Они снова пустили лошадей рысью и уже через десять минут выскочили на лесную поляну, где их поджидало трое всадников. Один из них, заметив приятелей, поскакал им навстречу. Это был представительный господин в аристократических штанах-галифе для верховой езды и щегольском двубортном сюртуке черного цвета, из-под которого выглядывала белоснежная чесучовая сорочка. На ногах его были сапоги с высокими голенищами, а на голове – шляпа-котелок с тесемкой, протянутой под волевым подбородком. Торс его был опоясан широким кожаным ремнем, на котором висели две кобуры, а в них матово блестели рукояти двух новейших пистолетов «Драгун». Взору защитников закона явился сам Император Калифорнии Джон Саттер собственной персоной. Он царственно восседал на великолепном вороном жеребце, держа поводья правой рукой и положив левую на гладкий приклад кремневого ружья, притороченного к дорогому седлу.
Саттер остановился в тридцати ярдах от шерифов, чтобы дать им возможность выказать ему уважение. Хопкинс и Крамер пустили лошадей шагом и степенно приблизились к ожидающему их всаднику.
– Джентльмены! – воскликнул Саттер и коснулся края шляпы в знак приветствия.
– Сэр! – хором ответили джентльмены и отсалютовали двумя пальцами у виска.
– Приветствую вас на моей земле, господа! – важно произнес Саттер. – Хопкинс, я рад, что вы не один! Мистер Крамер, выражаю вам свое почтение и заверяю, что сегодня у вас будет прекрасная возможность восстановить справедливость в этом благословенном краю! Надеюсь, вы умеете стрелять! – И он покосился на топорик Хопкинса.
– Хватит политеса, Джон, – сказал Хопкинс, которого несколько утомили излияния Саттера. – Твой посыльный сказал, что тебя грабят, так давай не будем терять времени.
– Да, мистер Хопкинс! – пылко произнес его собеседник. – Времени потеряно достаточно. Я плачу налоги, из которых вам, джентльмены, платится жалование, и…
– Джон! – рявкнул Хопкинс. – Твоих быков сейчас вырежут подчистую! Веди нас, черт тебя дери! Кто еще с тобой?
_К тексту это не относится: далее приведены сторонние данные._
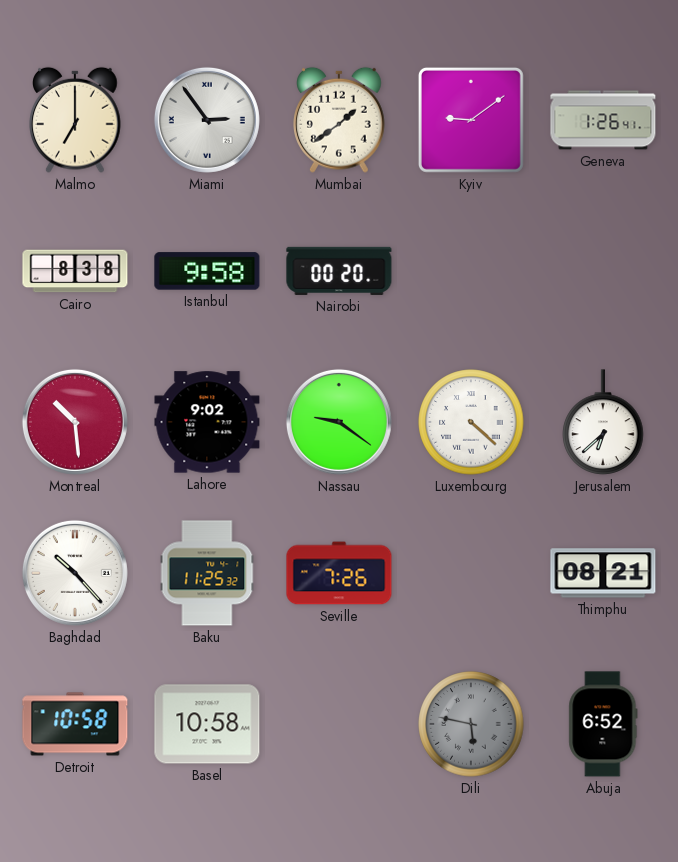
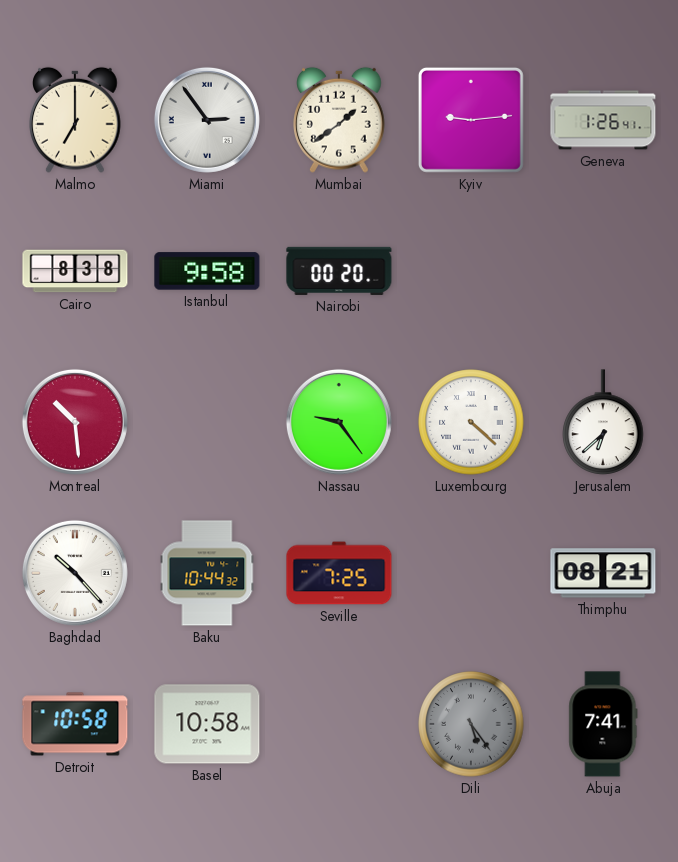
Kyiv: 9:09 -> 9:14
Lahore: 9:02 -> none
Nassau: 9:21 -> 9:24
Baku: 11:25 -> 10:44
Seville: 7:26 -> 7:25
Dili: 5:47 -> 5:24
Abuja: 6:52 -> 7:41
Джон Саттер осекся, нахмурился и сделал знак своим спутникам. Когда те приблизились, Император указал на бледного мужчину лет сорока:
– Прошу приветствовать: Питер Барнетт, мой ближайший друг и соратник, член Законодательного собрания Калифорнии.
Питер Барнетт был длинным и сухим, как путь из Вайоминга в Айдахо, впрочем, сутулость несколько скрывала его рост и недостатки сложения. Он неловко сидел на маленькой пегой лошадке и, пользуясь передышкой, вынул ступни из стремян, чтобы дать отдых затекшим коленям. Вялым движением руки он стянул с макушки шляпу хомбург и пригладил светлые вьющиеся волосы, чем обнаружил мощные залысины на лбу и большие оттопыренные уши. Тонкие бесцветные губы на гладко выбритом лице изобразили подобие приветственной улыбки, но прозрачные серо-голубые глаза остались бесстрастны, а взгляд из-под нависших бровей был суров и решителен. Барнетт имел вид меланхолика, однако чуть раздувающиеся ноздри на длинном прямом носу выдавали натуру страстную и сложную. Тяжелый подбородок свидетельствовал о твердом и упрямом характере. На нем был светлосерый шерстяной сюртук, жилет с маленькими накладными карманами, такие же серые штаны и рыжие щегольские туфли на высоком каблуке. Из-под ворота светлой льняной рубашки выглядывал черный галстух-платок, завязанный мудреным узлом на шее владельца.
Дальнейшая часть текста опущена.